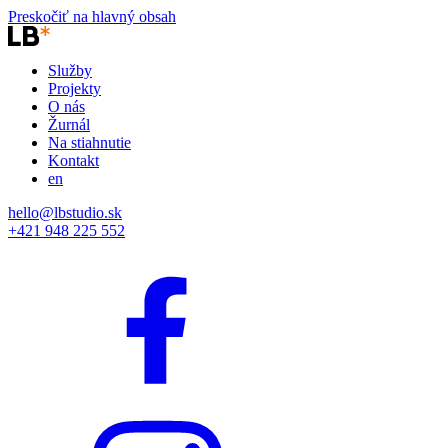
Preskočiť na hlavný obsah
Služby
Projekty
O nás
Žurnál
Na stiahnutie
Kontakt
en
hello@lbstudio.sk
+421 948 225 552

> **To do**
Print the entries above exactly, leaving pictures out.

> **Finished exercise**
Preskočiť na hlavný obsah
Služby
Projekty
O nás
Žurnál
Na stiahnutie
Kontakt
en
hello@lbstudio.sk
+421 948 225 552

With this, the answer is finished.